Алый спинакер нес «Сириус» к победе. Яхтенный капитан Володя Еникеев
рассеянно смотрел за положением яхты относительно
направления ветра, он смотрел на небо, на облака, лицо его
становилось отрешённым. Он как-то будто уходил глубоко в свои мысли,
или улетал в заочные, то есть глазами не видимые, одному ему
доступные, области и дали. Потом он возвращался на землю,
тёр ладонями глаза, нос и щёки, словно хотел что-то смахнуть с
лица. Но сколько он ни тёр, всё, что было на его лице,
никуда не исчезало.

Ещё на яхте была матрос Рита. Она только головой качала, выслушивая
словесные фортели Еникеева, и незаметно выполняла свою
работу с парусами. А Володя кричал ей:

– Ритка-маргаритка, я ль тебя не холил, я ль тебя не жмолил, я ль
тебя, оторва, не любил?!

– Еникеев, закрой рот. Я тебя сейчас фалом придушу! – отвечала Рита
спокойно, но фал держала при этом наготове.

А третьим на борту по-прежнему был горе-матрос Дима, сознание
которого по временам помрачалось, и он просто переставал понимать,
что с ним происходит. Но он ещё держался своим природным
упрямством и не сдавался. Дима смотрел на алый спинакер и
вспоминал миф о Минотавре.

У Тезея был уговор с его отцом царём Эгеем: если Тезей победит
Минотавра и будет возвращаться с Крита в Афины с победой – он
поднимет алые паруса. А если Тезей погибнет – его спутники
будут идти под чёрными парусами – под теми, которые были на
мачтах, когда корабль уходил из Афин, увозя на потребу Минотавру
прекрасных юношей и девушек. Тезей всё забыл, слишком видно
рад был своей победе. Паруса забыли заменить. Царь Эгей
увидел чёрные паруса и бросился в море с Акропольского холма.

«Я поднимался на Акрополь и смотрел оттуда на море, – думал Дима, –
море на самом деле довольно далеко от Акрополя, оттуда с
холма оно выглядит голубой полоской воды на горизонте. Царь
Эгей ещё мог бы в лучшем случае увидеть сам корабль, будь у
него подзорная труба. Какого цвета паруса – не увидеть с
Акрополя. Что значит эта легенда? Или расстояние – это не важно?
Дело не в расстоянии? А в чём дело? Какой здесь смысл? Что
нужно постараться понять? Что ждёшь год, и сил не хватает
подождать ещё один день? Что везёшь победу, а пустяк – чёрный
парус, сводит на нет все усилия? А если не сводит на нет
усилия, то отравляет навсегда вкус победы? Да, отравляет вкус
победы, превращает торжество в тризну. Гасит радость и душит
ликование».

Володя Еникеев выиграл эту гонку. С судейского катера ему передали
грамоту и бутылку шампанского в картонной коробке.

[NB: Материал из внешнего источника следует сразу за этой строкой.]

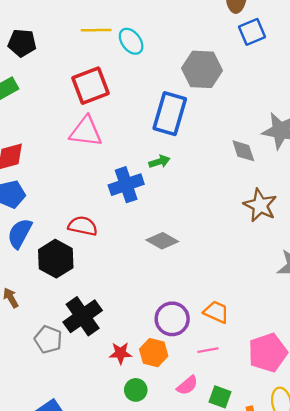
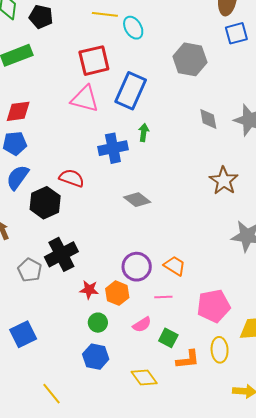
blue rectangle: (170, 114) -> (131, 91), moved
gray diamond: (243, 151) -> (208, 119), moved
green arrow: (159, 162) -> (144, 132), turned -72

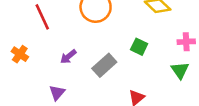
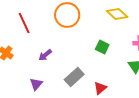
gray rectangle: (104, 65) -> (74, 77), moved

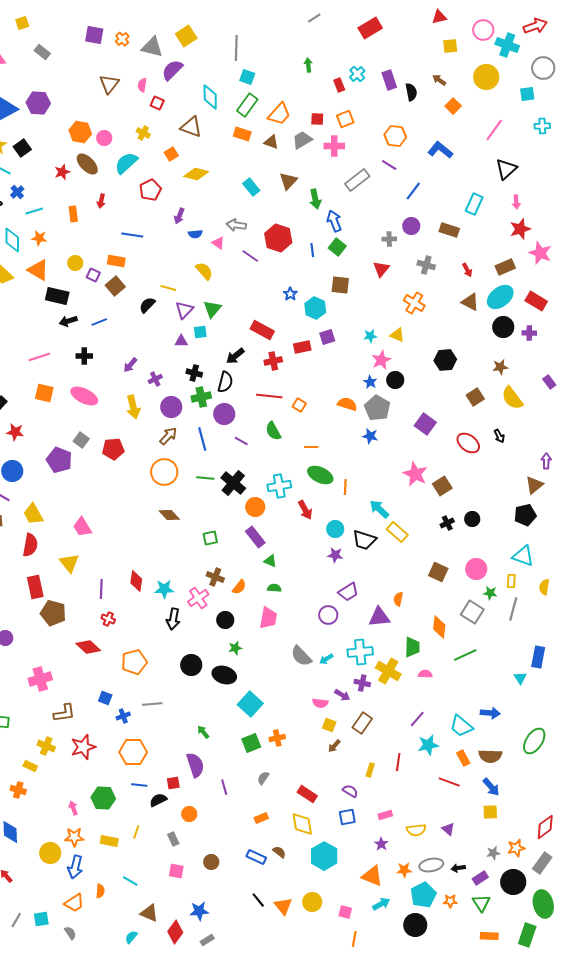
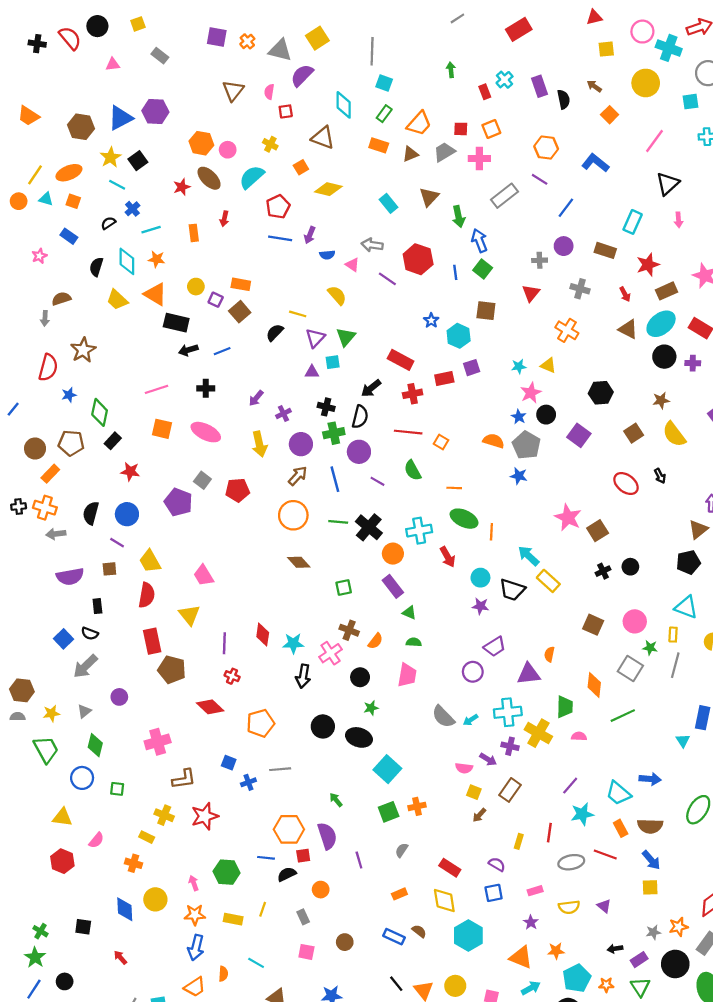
red square: (157, 103) -> (286, 111), turned -32
green rectangle: (247, 105) -> (384, 114), size x0.7
brown triangle: (271, 142) -> (410, 154), turned -42
red star: (520, 229) -> (648, 265), moved
blue line: (132, 235) -> (280, 238), moved
purple square: (425, 424) -> (579, 435), moved
orange hexagon: (133, 752) -> (289, 829), moved
yellow circle: (50, 853) -> (155, 899), moved
gray ellipse: (431, 865) -> (571, 862), moved

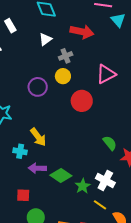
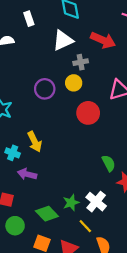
white triangle: (45, 39) -> (63, 40), size x1.5
green diamond: (61, 176) -> (47, 214), moved

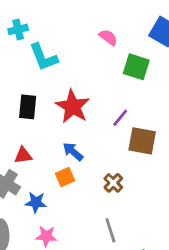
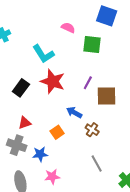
cyan L-shape: (43, 57) -> (43, 54), moved
black rectangle: (28, 107) -> (21, 88), turned 42
blue arrow: (73, 152) -> (74, 112), moved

– Ядрёны макароны! И это всё? Фарисеи, где мой главный приз? Деньги
где, жмоты сухопутные? – стал орать Еникеев, собираясь
забраться на борт катера.

– Вовка, кончай уже, пошли к дому, – Рита стала тянуть Еникеева за
куртку назад в яхту.

– Ритка, отстань, не мешай драке, – проворчал Еникеев, ткнул Риту
кулаком в нос, но вернулся к рулю.

«Сириус» подошёл к своей пристани, когда над заливом уже смеркалось.
Не чуя ни рук, ни ног, Дима выбрался на землю и двинулся за
Володей и Ритой в горку к обшарпанному летнему домику.

– А ты – ничего. Тебя матросом можно брать, – сказал ему Еникеев.

Дима здорово обрадовался такой похвале. Но уж больно ему было обидно
за Еникеевское фамильярное обращение с Ритиным носом:

– А я вот не уверен, что тебя можно брать яхтенным капитаном.

Еникеев только рукой махнул и засмеялся:

– Это я знаю, почему ты так сказал. Это потому, что ты не смыслишь в
этом деле ни на понюх табаку. Пойдём, выпьем лучше.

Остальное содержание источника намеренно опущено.